[R] How to split a factor (unique identifier) into severalothers?

Tribo Laboy tribolaboy at gmail.com
Fri Feb 8 15:33:58 CET 2008


Hi Greg,

The short example you gave cleared it up. I still have some issues
with getting used to R indexing. I was desperately trying to do:

> zzz <- rbind(fctrs_list[1], fctrs_list[2])

and was getting:

> zzz
     [,1]
[1,] Character,3
[2,] Character,3

instead of the

> zzz <- rbind(fctrs_list[[1]], fctrs_list[[2]])
> zzz
     [,1]      [,2]        [,3]
[1,] "Sample1" "condition1" "place1"
[2,] "Sample1" "condition1" "place2"

Thanks for the help, both to you and to Dimitris.

Regards,
TL

On Thu, Feb 7, 2008 at 7:02 PM, Greg Snow <Greg.Snow at imail.org> wrote:
> The essence of do.call is to call the named function (rbind in this
>  case) with the elements of the list as it's arguments.
>
>  In this case with a list without named elements the following:
>
>  > do.call('myfunction',mylist)
>
>  Is equivalent to
>
>  > myfuncion( mylist[[1]], mylist[[2]], mylist[[3]], ..., mylist[[n]] )
>
>  With the ... Replaced by however many additional elements are there (you
>  can see how it can save lots of typing).
>
>  So using rbind, it just rbinds together the elements of the list, or
>  uses each element (the split from the original strings) as a row of a
>  new object, in this case a matrix.  The as.data.frame then converts the
>  columns to factors.
>
>  Does this help the understanding?
>
>  --
>  Gregory (Greg) L. Snow Ph.D.
>  Statistical Data Center
>  Intermountain Healthcare
>  greg.snow at imail.org
>  (801) 408-8111
>
>
>
>
>
>  > -----Original Message-----
>  > From: r-help-bounces at r-project.org
>  > [mailto:r-help-bounces at r-project.org] On Behalf Of Tribo Laboy
>  > Sent: Thursday, February 07, 2008 2:33 AM
>  > To: Dimitris Rizopoulos
>  > Cc: r-help at r-project.org
>  > Subject: Re: [R] How to split a factor (unique identifier)
>  > into severalothers?
>  >
>  > Hi Dimitris,
>  >
>  >
>  > Your code works like charm, but I don't really understand
>  > how. If you have some time I'll appreciate if you can explain
>  > some more.
>  >
>  > The contents of "vals" in your example is equivalent to the
>  > contents of "splitfctr" in mine.
>  >
>  > "as.data.frame" is quite clear, but "do.call("rbind", vals)"
>  > has me puzzled.
>  >
>  > I checked the "do.call" help, but I could not replicate the
>  > results on the command line by directly using "rbind".
>  >
>  > If I had to do it by directly using "rbind" can you show me
>  > how to do it?
>  >
>  >
>  > I really appreciate your help.
>  >
>  >
>  > In the meantime I came up with another solution, which is
>  > much more clunky than yours, but at least I can understand
>  > how it works.
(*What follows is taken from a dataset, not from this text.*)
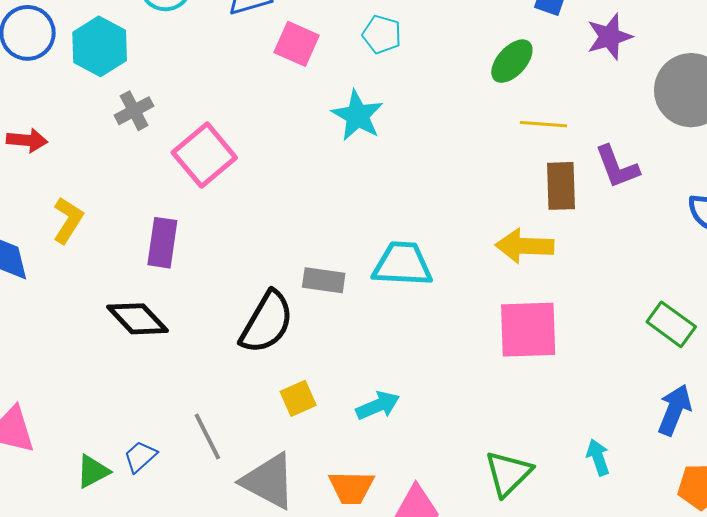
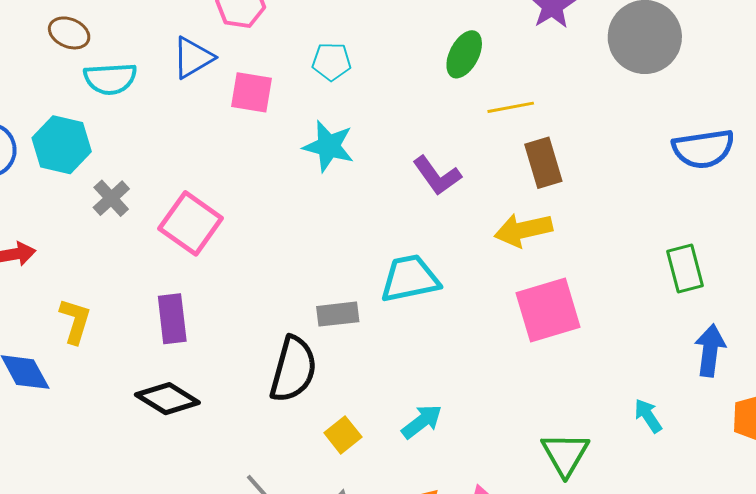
purple L-shape: (617, 167) -> (437, 176), moved
green rectangle: (671, 324) -> (685, 269), turned 54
I am putting it here, just as an additional
>  > thing for the archives.
>  >
>  > after the "splitfctr" ( or "vals" in Dimitris example is obtained)
>  >
>  > I use the "unlist" function on the list and then make new
>  > factors like that:
>  >
>  > all_fctrs <- unlist(splitfctr)
>  > sample_fctr <- factor(all_fctrs[seq(1, length(all_fctrs),
>  > 3)]) condition_fctr <- factor(all_fctrs[seq(2,
>  > length(all_fctrs), 3)]) place_fctr <- factor(all_fctrs[seq(3,
>  > length(all_fctrs), 3)])
>  >
>  > then I bundle the factors into the data frame by "cbind".
>  >
>  >
>  > Thanks for the help.
>  >
>  > TL
>  >
>  >
>  >
>  > On Thu, Feb 7, 2008 at 5:20 PM, Dimitris Rizopoulos
>  > <dimitris.rizopoulos at med.kuleuven.be> wrote:
>  > > try the following:
>  > >
>  > >  dat <- data.frame(x = c("sample1_condition1_place1",
>  > >     "sample2_condition1_place1", "sample3_condition1_place1",
>  > >     "sample1_condition2_place1", "sample1_condition2_place1"))
>  > >
>  > >  vals <- strsplit(as.character(dat$x), "_")
>  > > as.data.frame(do.call("rbind", vals))
>  > >
>  > >
>  > >  I hope it helps.
>  > >
>  > >  Best,
>  > >  Dimitris
>  > >
>  > >  ----
>  > >  Dimitris Rizopoulos
>  > >  Ph.D. Student
>  > >  Biostatistical Centre
>  > >  School of Public Health
>  > >  Catholic University of Leuven
>  > >
>  > >  Address: Kapucijnenvoer 35, Leuven, Belgium
>  > >  Tel: +32/(0)16/336899
>  > >  Fax: +32/(0)16/337015
>  > >  Web: http://med.kuleuven.be/biostat/
>  > >      http://www.student.kuleuven.be/~m0390867/dimitris.htm
>  > >
>  > >
>  > >
>  > >
>  > >  ----- Original Message -----
>  > >  From: "Tribo Laboy" <tribolaboy at gmail.com>
>  > >  To: <r-help at r-project.org>
>  > >  Sent: Thursday, February 07, 2008 7:44 AM
>  > >  Subject: [R] How to split a factor (unique identifier)
>  > into several
>  > > others?
>  > >
>  > >
>  > >  > Hello,
>  > >  >
>  > >  > I have a data frame with a factor column, which uniquely
>  > identifies
>  > > > the observations in the data frame and it looks like this:
>  > >  >
>  > >  > sample1_condition1_place1
>  > >  > sample2_condition1_place1
>  > >  > sample3_condition1_place1
>  > >  > .
>  > >  > .
>  > >  > .
>  > >  > sample3_condition3_place3
>  > >  >
>  > >  > I want to turn it into three separate factor columns
>  > "sample",  >
>  > > "condition" and "place".
>  > >  >
>  > >  > This is what I did so far:
>  > >  >
>  > >  > # generate a factor column for the example  > fctr<-
>  > > factor(c("sample1_condition1_place1",
>  > >  > "sample2_condition1_place1", "sample3_condition1_place1"))  >
>  > > splitfctr <- strsplit(as.character(fctr),"_")  >  >> splitfctr  >
>  > > [[1]]
>  > >  > [1] "sample1"    "condition1" "place1"
>  > >  >
>  > >  > [[2]]
>  > >  > [1] "sample2"    "condition1" "place1"
>  > >  >
>  > >  > [[3]]
>  > >  > [1] "sample3"    "condition1" "place1"
>  > >  >
>  > >  >
>  > >  > Now this is all fine, but how do I make three separate
>  > factors of
>  > > > this?
>  > >  > The object "splitfctr" is a list of character vectors, each  >
>  > > character  > vector being composed of the words after spitting the
>  > > long original  > world.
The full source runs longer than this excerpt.